0
0
ElasticsearchHow-ToIntermediate · 4 min read

How to Optimize Aggregation Performance in Elasticsearch

To optimize aggregation performance in Elasticsearch, use filter aggregations to reduce data early, enable doc_values for faster access, and avoid heavy nested aggregations. Also, leverage shard_size and execution_hint settings to control resource use and speed up aggregation execution.
📐

Syntax

Elasticsearch aggregation syntax includes specifying the aggregation type, the field to aggregate on, and optional parameters to control performance.

Key parts:

  • aggs: Defines the aggregation block.
  • terms: Common aggregation type to group by field values.
  • field: The field to aggregate.
  • size: Limits number of buckets returned.
  • shard_size: Controls how many buckets each shard returns before merging.
  • execution_hint: Suggests how Elasticsearch executes the aggregation for speed.
json
{
  "aggs": {
    "example_agg": {
      "terms": {
        "field": "field_name",
        "size": 10,
        "shard_size": 20,
        "execution_hint": "map"
      }
    }
  }
}
💻

Example

This example shows how to optimize a terms aggregation by setting shard_size and using a filter aggregation to reduce data before aggregation.

json
{
  "query": {
    "bool": {
      "filter": [
        { "term": { "status": "active" } }
      ]
    }
  },
  "aggs": {
    "active_users": {
      "terms": {
        "field": "user.keyword",
        "size": 5,
        "shard_size": 10,
        "execution_hint": "map"
      }
    }
  }
}
Output
{ "aggregations": { "active_users": { "buckets": [ { "key": "alice", "doc_count": 15 }, { "key": "bob", "doc_count": 12 }, { "key": "carol", "doc_count": 9 }, { "key": "dave", "doc_count": 7 }, { "key": "eve", "doc_count": 5 } ] } } }
⚠️

Common Pitfalls

Common mistakes that hurt aggregation performance include:

  • Aggregating on text fields without keyword or doc_values enabled.
  • Using very large size or shard_size values causing high memory use.
  • Running nested aggregations on large datasets without filters to reduce data.
  • Not using execution_hint to guide Elasticsearch on aggregation strategy.

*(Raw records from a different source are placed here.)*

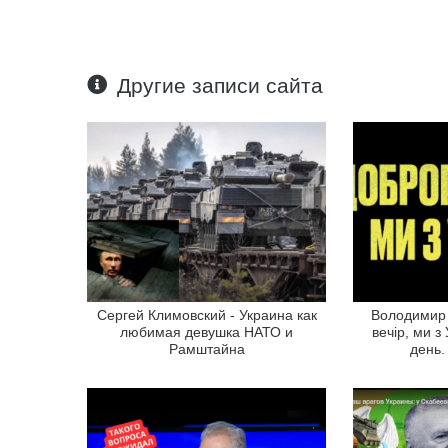
Другие записи сайта
Сергей Климовский - Украина как
Володимир 
любимая девушка НАТО и
вечір, ми з
Рамштайна
день.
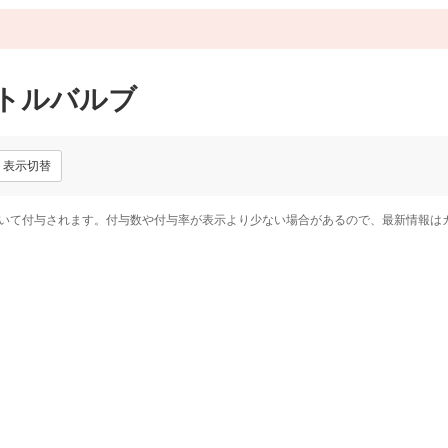
ットルバルブ
表示切替
いて付与されます。付与数や付与率が表示より少ない場合があるので、最新情報は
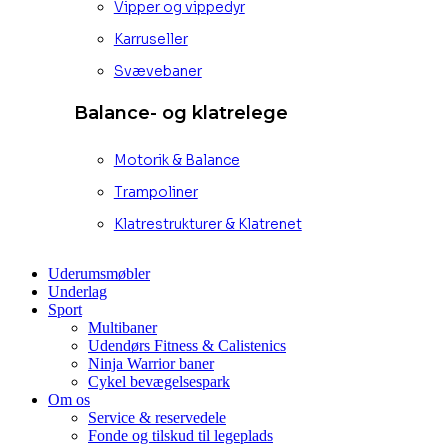
Vipper og vippedyr
Karruseller
Svævebaner
Balance- og klatrelege
Motorik & Balance
Trampoliner
Klatrestrukturer & Klatrenet
Uderumsmøbler
Underlag
Sport
Multibaner
Udendørs Fitness & Calistenics
Ninja Warrior baner
Cykel bevægelsespark
Om os
Service & reservedele
Fonde og tilskud til legeplads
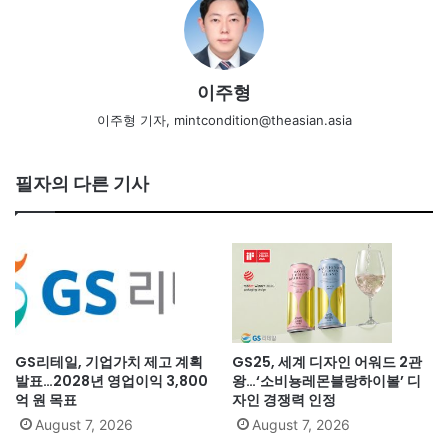
이주형
이주형 기자, mintcondition@theasian.asia
필자의 다른 기사
GS리테일, 기업가치 제고 계획
GS25, 세계 디자인 어워드 2관
발표…2028년 영업이익 3,800
왕…‘소비뇽레몬블랑하이볼’ 디
억 원 목표
자인 경쟁력 인정
August 7, 2026
August 7, 2026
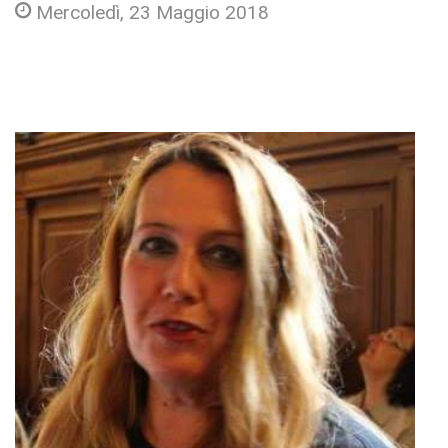
Mercoledì, 23 Maggio 2018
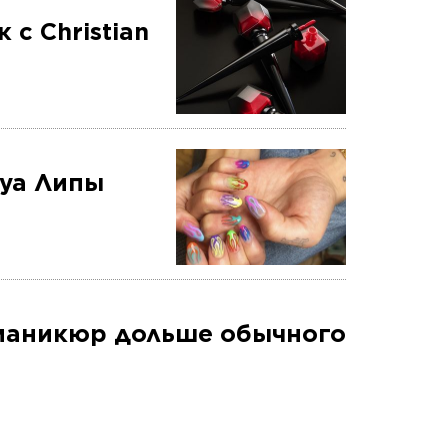
с Christian
Дуа Липы
 маникюр дольше обычного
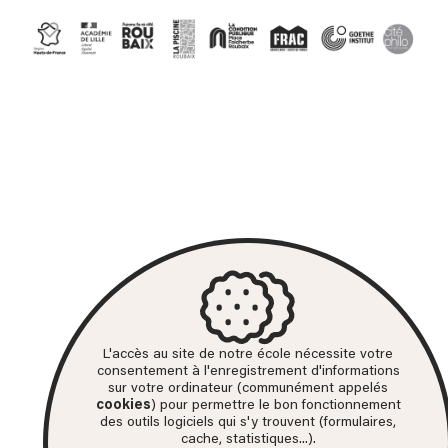
L'accès au site de notre école nécessite votre
consentement à l'enregistrement d'informations
sur votre ordinateur (communément appelés
cookies
) pour permettre le bon fonctionnement
des outils logiciels qui s'y trouvent (formulaires,
cache, statistiques...).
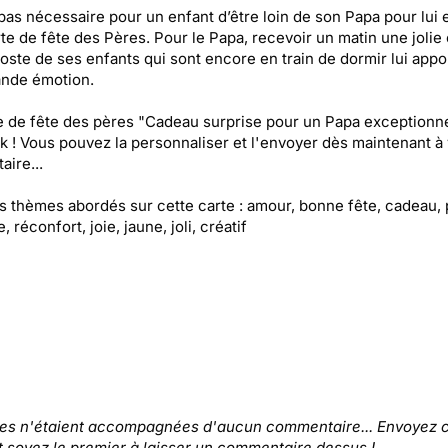
t pas nécessaire pour un enfant d’être loin de son Papa pour lui
te de fête des Pères. Pour le Papa, recevoir un matin une jolie 
Poste de ses enfants qui sont encore en train de dormir lui appo
ande émotion.
e de fête des pères "Cadeau surprise pour un Papa exceptionne
k ! Vous pouvez la personnaliser et l'envoyer dès maintenant à 
aire...
es thèmes abordés sur cette carte : amour, bonne fête, cadeau, 
, réconfort, joie, jaune, joli, créatif
tes n'étaient accompagnées d'aucun commentaire... Envoyez c
t soyez le premier à laisser un commentaire dessus !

Always check your mapping and use filters to limit data before aggregation.

json
{
  "aggs": {
    "bad_agg": {
      "terms": {
        "field": "text_field",
        "size": 10000
      }
    }
  }
}

// Better approach:
{
  "aggs": {
    "good_agg": {
      "terms": {
        "field": "text_field.keyword",
        "size": 100,
        "execution_hint": "map"
      }
    }
  }
}
📊

Quick Reference

TipDescription
Use filters before aggregationsReduce data size early to speed up aggregation.
Enable doc_valuesEnsure fields used in aggregations have doc_values enabled for fast access.
Limit size and shard_sizeKeep bucket counts reasonable to avoid memory issues.
Use execution_hintGuide Elasticsearch to use the fastest aggregation method.
Avoid aggregating on analyzed textUse keyword or numeric fields instead for aggregations.

Key Takeaways

Apply filters to reduce data before running aggregations for better speed.
Use fields with doc_values enabled to improve aggregation performance.
Control bucket sizes with size and shard_size to manage memory use.
Set execution_hint to optimize how Elasticsearch processes aggregations.
Avoid aggregating on analyzed text fields; use keyword or numeric fields instead.